[Page-level text extractions]
════

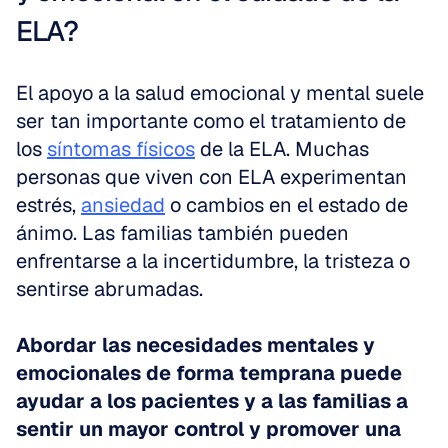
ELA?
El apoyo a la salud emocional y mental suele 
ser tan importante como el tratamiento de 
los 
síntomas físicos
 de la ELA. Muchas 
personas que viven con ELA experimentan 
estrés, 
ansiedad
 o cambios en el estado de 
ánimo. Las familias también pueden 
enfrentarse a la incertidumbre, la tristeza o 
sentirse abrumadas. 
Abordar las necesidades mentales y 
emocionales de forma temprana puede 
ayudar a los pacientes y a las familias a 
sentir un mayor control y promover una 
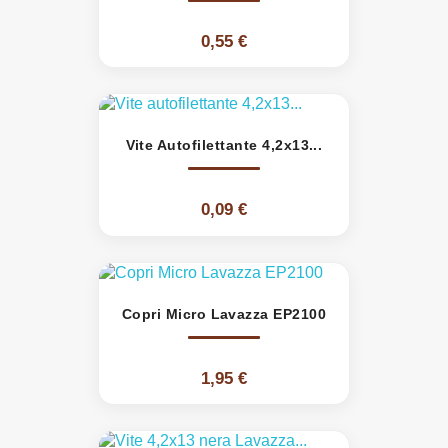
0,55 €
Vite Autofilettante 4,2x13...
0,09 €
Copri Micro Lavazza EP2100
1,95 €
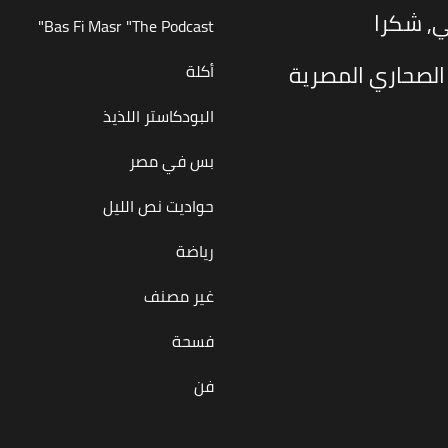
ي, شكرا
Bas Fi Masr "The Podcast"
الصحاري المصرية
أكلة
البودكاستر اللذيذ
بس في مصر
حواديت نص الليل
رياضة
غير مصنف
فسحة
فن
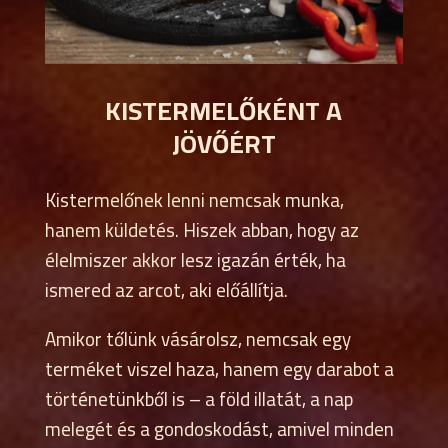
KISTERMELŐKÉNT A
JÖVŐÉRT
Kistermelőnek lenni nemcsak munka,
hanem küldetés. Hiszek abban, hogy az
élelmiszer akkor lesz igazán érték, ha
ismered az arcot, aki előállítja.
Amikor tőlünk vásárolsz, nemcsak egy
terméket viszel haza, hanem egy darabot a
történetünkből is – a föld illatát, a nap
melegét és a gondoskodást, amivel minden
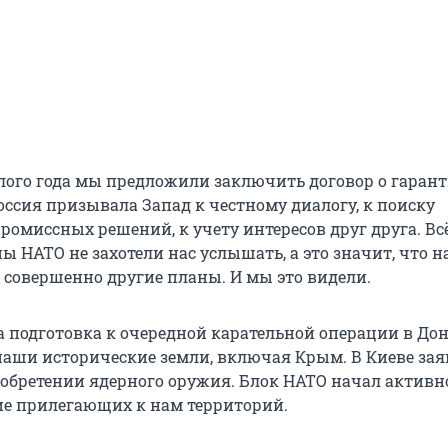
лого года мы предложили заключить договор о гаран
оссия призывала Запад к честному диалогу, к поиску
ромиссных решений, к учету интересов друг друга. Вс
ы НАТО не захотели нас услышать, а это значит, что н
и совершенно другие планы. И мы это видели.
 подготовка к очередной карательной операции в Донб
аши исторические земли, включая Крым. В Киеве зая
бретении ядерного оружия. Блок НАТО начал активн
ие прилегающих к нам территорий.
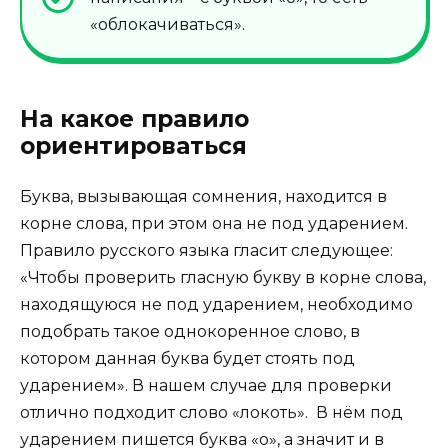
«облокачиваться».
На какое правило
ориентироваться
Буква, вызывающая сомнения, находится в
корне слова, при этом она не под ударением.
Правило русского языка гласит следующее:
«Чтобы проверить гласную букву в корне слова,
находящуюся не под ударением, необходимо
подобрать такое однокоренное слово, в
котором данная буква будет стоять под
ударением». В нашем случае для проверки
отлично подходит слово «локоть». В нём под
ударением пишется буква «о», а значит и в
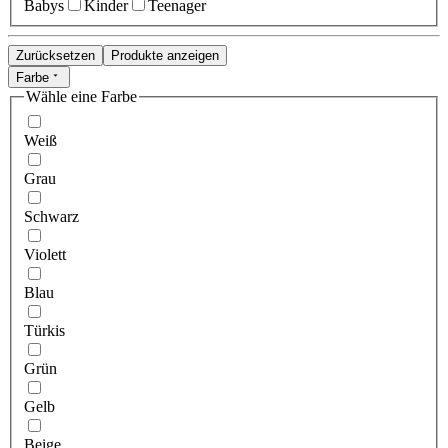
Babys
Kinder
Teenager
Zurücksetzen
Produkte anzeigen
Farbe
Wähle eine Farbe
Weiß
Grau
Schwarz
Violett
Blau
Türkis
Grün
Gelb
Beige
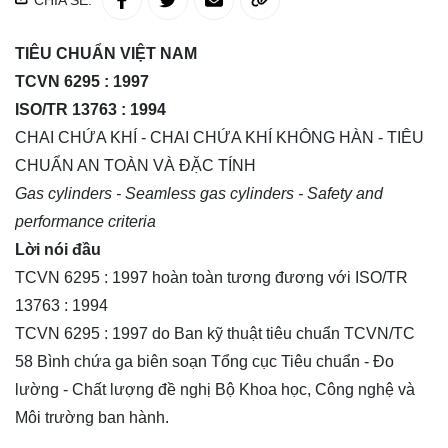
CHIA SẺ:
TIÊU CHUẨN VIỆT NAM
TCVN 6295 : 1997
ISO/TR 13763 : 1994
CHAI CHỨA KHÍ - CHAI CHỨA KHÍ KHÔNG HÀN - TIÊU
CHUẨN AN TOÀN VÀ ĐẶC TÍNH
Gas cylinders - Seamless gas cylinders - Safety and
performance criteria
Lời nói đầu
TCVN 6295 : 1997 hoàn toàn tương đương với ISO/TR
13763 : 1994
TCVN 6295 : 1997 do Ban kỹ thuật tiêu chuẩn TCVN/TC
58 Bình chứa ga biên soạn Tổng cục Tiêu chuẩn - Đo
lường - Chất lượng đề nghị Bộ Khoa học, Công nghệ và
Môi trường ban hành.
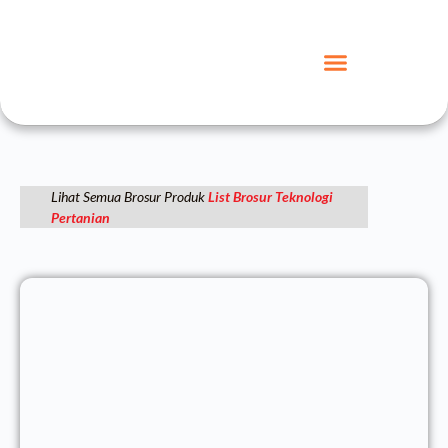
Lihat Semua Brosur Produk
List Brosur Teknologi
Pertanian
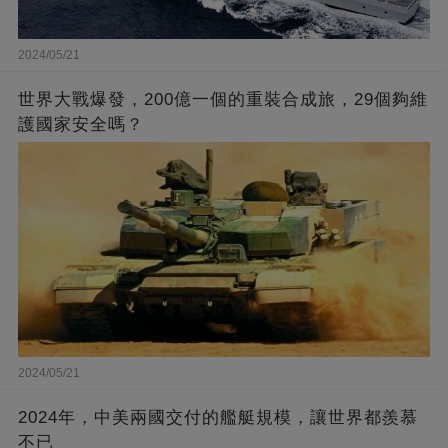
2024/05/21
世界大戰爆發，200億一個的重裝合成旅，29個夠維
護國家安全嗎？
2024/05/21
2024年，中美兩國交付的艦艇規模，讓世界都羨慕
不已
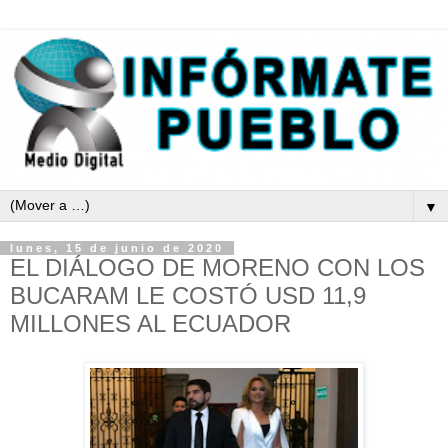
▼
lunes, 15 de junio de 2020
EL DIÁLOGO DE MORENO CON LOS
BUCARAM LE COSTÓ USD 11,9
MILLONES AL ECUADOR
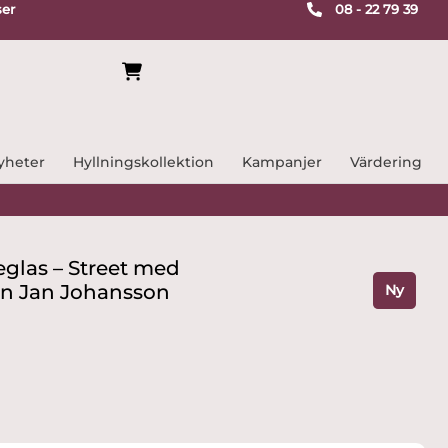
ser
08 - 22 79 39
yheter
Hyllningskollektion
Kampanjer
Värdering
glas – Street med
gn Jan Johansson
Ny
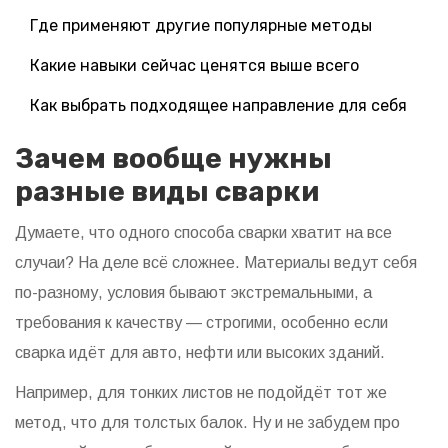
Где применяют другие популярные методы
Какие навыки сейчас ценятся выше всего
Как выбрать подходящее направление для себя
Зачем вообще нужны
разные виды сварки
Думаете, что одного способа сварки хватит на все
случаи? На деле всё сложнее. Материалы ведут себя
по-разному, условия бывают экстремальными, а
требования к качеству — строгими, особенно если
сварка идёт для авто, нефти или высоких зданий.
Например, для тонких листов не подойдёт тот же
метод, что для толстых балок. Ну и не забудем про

════

Look through the records and gather each line with the word "nemcsak".

• [Response box]
Kistermelőnek lenni nemcsak munka,
Amikor tőlünk vásárolsz, nemcsak egy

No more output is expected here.